* Task item
In the lines below, the string "pratik" may appear; say how many lines hold it and give nothing more.

* Source data

Start of Block

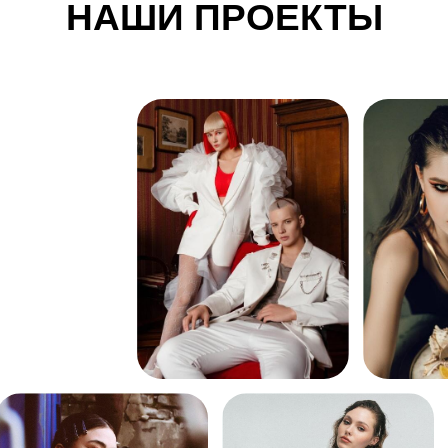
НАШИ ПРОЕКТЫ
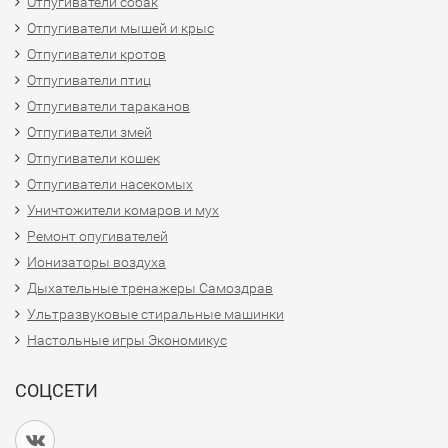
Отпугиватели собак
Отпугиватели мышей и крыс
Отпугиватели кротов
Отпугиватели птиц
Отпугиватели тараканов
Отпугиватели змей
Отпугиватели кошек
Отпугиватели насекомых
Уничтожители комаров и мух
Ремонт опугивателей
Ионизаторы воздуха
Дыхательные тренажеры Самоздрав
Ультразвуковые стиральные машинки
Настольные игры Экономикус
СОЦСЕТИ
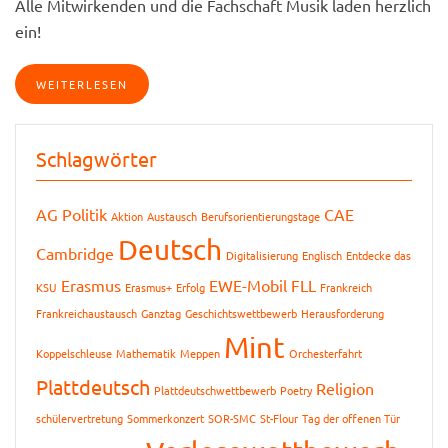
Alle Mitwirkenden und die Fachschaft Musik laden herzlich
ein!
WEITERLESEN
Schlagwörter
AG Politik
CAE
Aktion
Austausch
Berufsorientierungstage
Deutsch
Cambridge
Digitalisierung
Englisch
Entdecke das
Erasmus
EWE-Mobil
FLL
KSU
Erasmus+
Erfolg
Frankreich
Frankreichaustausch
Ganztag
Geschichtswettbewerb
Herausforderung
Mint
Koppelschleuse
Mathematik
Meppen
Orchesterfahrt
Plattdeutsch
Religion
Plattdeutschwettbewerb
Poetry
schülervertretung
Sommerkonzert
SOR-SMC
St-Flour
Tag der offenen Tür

End of Block
Start of Block

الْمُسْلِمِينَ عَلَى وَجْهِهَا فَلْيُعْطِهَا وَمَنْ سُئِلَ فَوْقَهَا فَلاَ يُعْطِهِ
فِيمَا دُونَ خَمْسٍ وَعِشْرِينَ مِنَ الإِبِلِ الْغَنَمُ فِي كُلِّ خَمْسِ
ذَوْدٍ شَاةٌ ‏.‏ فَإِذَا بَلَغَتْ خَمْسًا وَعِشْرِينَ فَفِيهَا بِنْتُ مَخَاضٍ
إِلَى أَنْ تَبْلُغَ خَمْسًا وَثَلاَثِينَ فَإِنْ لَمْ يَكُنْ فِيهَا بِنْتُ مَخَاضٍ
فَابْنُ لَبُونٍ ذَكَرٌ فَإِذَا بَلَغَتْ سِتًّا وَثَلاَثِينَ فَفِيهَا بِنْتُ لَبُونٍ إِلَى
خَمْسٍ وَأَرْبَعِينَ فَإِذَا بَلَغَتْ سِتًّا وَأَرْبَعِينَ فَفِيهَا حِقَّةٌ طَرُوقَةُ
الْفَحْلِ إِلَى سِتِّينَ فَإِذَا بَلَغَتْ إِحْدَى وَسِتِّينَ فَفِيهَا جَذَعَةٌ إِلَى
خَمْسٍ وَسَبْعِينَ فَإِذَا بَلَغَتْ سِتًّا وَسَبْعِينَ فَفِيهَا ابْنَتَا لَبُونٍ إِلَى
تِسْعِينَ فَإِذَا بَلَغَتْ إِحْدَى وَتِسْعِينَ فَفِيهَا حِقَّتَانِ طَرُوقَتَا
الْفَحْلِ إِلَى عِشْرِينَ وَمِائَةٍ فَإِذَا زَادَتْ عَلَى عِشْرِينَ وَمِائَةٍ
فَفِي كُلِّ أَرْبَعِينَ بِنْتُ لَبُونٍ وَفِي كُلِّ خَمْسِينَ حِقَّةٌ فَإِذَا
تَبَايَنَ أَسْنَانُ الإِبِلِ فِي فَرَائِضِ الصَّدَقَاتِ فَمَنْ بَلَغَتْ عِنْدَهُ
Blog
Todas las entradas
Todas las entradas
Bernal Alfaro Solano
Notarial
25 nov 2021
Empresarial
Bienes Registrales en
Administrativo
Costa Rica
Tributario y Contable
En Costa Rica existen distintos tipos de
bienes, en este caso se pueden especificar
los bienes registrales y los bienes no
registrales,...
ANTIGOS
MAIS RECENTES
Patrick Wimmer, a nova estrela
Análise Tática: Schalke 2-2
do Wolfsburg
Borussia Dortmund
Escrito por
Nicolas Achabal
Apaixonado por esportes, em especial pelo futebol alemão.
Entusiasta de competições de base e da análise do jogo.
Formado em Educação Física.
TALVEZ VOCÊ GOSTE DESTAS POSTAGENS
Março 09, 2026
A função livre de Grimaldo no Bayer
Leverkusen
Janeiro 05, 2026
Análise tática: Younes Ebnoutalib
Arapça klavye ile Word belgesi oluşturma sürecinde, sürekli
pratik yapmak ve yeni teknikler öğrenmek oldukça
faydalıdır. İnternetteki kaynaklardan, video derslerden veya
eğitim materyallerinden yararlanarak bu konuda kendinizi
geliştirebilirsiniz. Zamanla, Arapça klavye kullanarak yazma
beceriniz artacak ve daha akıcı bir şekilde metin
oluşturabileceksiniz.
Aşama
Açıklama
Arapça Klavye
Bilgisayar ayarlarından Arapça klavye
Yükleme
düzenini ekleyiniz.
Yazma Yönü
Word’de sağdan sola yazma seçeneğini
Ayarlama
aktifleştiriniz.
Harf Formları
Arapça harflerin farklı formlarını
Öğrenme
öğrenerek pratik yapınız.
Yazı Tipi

End of Block
Start of Block

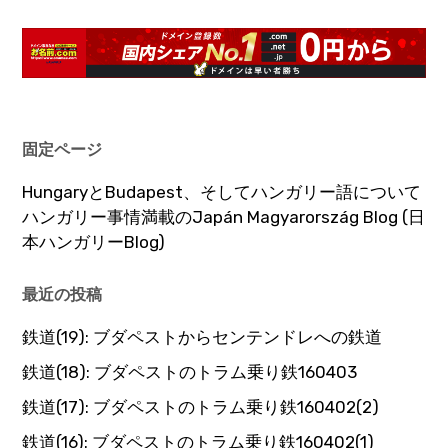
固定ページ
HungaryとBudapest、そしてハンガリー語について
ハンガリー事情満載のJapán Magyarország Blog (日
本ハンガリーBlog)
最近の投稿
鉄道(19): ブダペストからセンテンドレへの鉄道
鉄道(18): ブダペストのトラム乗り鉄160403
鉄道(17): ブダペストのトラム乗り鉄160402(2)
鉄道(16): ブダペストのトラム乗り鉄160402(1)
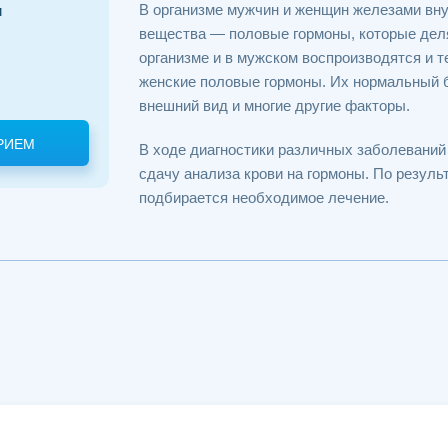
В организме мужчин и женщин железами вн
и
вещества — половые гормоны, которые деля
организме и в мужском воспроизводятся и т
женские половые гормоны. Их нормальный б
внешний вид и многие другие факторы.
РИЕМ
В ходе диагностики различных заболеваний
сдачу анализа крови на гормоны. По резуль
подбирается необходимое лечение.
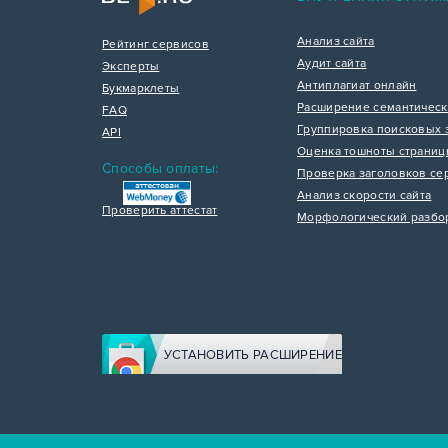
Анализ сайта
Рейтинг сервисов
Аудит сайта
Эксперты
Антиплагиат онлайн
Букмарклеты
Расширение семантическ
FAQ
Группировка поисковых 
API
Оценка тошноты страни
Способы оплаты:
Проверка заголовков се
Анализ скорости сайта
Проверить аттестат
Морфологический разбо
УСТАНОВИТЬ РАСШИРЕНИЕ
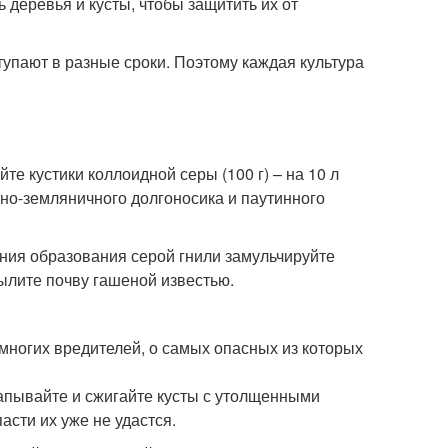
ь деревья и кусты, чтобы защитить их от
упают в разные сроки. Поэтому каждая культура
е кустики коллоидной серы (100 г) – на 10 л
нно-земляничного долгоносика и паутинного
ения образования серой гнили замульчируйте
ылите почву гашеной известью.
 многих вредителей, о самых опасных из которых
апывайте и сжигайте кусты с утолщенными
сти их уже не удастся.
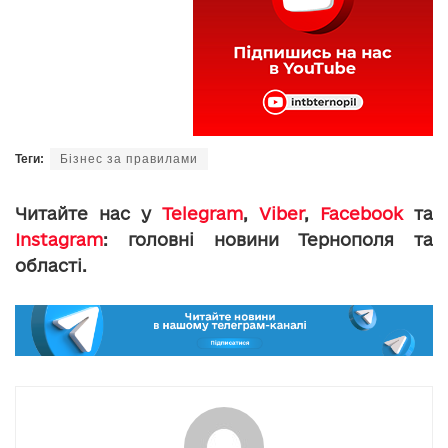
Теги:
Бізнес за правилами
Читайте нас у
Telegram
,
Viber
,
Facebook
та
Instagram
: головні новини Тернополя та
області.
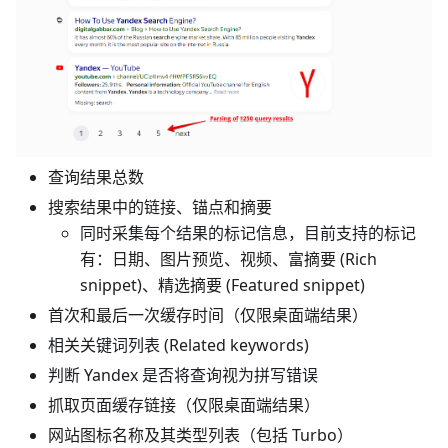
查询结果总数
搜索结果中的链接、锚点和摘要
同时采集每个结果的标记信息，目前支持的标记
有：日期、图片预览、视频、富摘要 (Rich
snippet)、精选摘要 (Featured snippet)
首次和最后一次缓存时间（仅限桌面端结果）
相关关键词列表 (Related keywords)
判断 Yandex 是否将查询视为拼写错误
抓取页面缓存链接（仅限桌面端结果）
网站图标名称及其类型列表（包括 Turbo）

End of Block

* Output below
2